Many Clinical Commissioning Groups employ Link Workers; innovative use of this resource in enhancing retinopathy screening uptake could prove cost-effective. A major obstacle in this study was the high level of unrecorded and inaccurate telephone contact details making contacting patients difficult. Such administrative problems have a substantial effect and have been noted by other researchers.8–10 Greater attention to accuracy in this area could be important for retinopathy screening units trying to improve uptake.

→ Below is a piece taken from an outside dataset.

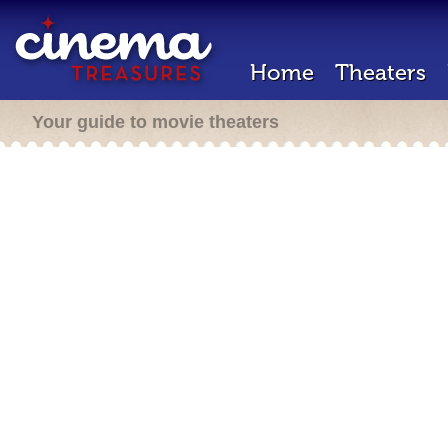
Home
Theaters
Your guide to movie theaters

Poor retinopathy screening uptake is strongly associated with social deprivation, 11 and the practices in this study were all inner city practices from a relatively deprived area of Coventry. Since social deprivation is associated with poorer health outcomes in general, those who are poor attendees are likely to be the group at the highest risk of diabetic retinopathy and as such are an important group to target. For screening programmes to be successful, innovative methods and efforts to involve these hard-to-reach groups need to be implemented.

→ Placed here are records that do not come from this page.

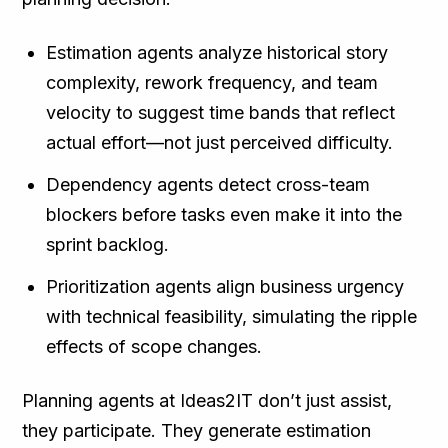
Estimation agents analyze historical story
complexity, rework frequency, and team
velocity to suggest time bands that reflect
actual effort—not just perceived difficulty.
Dependency agents detect cross-team
blockers before tasks even make it into the
sprint backlog.
Prioritization agents align business urgency
with technical feasibility, simulating the ripple
effects of scope changes.
Planning agents at Ideas2IT don’t just assist,
they participate. They generate estimation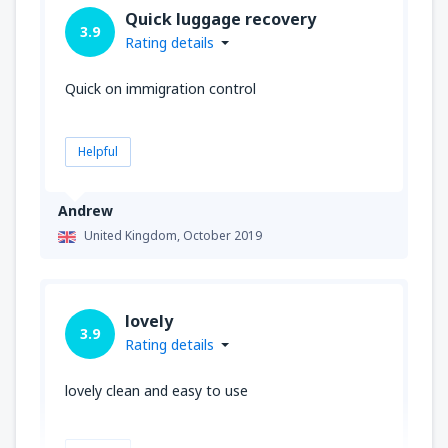
Quick luggage recovery
3.9
Rating details
Quick on immigration control
Helpful
Andrew
United Kingdom,
October 2019
lovely
3.9
Rating details
lovely clean and easy to use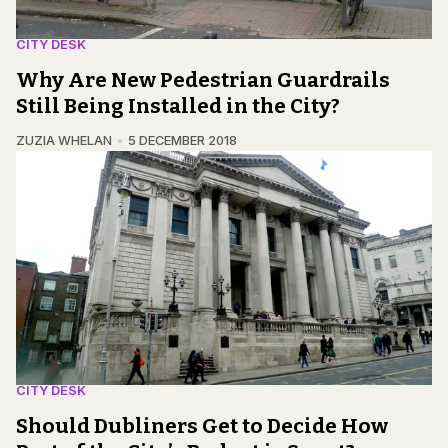
CITY DESK
Why Are New Pedestrian Guardrails
Still Being Installed in the City?
ZUZIA WHELAN
5 DECEMBER 2018
CITY DESK
Should Dubliners Get to Decide How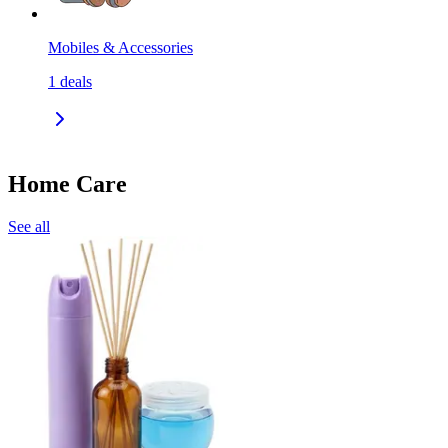
Mobiles & Accessories
1
deals
Home Care
See all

Previous initiatives in this area have had mixed results and been time-consuming and expensive, unlike this intervention. One recent study in the United States used a similar intervention with results comparable with ours. 12
The major limitations of the study are related to the design and setting. Our observations are based on a population in one city involving only one screening centre, and our findings may be limited to this population. The results need to be confirmed with a large-scale multi-centre cluster RCT. This study recruited five interventions and five control practices, but there were far more control patients, indicating that randomisation of a small number of practices had led to an imbalance, with control practice sizes larger. In a larger multi-centre study, stratification by practice size could be undertaken to promote balance of number of intervention and control patients.
Further evaluation of the clinical and cost-effectiveness of this Link Worker function is required and there may be opportunity for extension of this concept to other minority ethnic populations in the United Kingdom, including South Asian populations in other regions and other minority ethnic groups where screening uptake is suboptimal. With an increasingly diversified and multi-ethnic population, simple cost-effective methods of enhancing screening attendance and preventing retinal complications and blindness are warranted.
Footnotes
Declaration of conflicting interests
The authors declare that there is no conflict of interests.
Ethical approval
Ethical approval for this study was provided by Coventry and Warwickshire Ethics Committee.
Registered trial number: ISRCTN79653731.
Funding
This research received no specific grant from any funding agency in the public, commercial or not-for-profit sectors.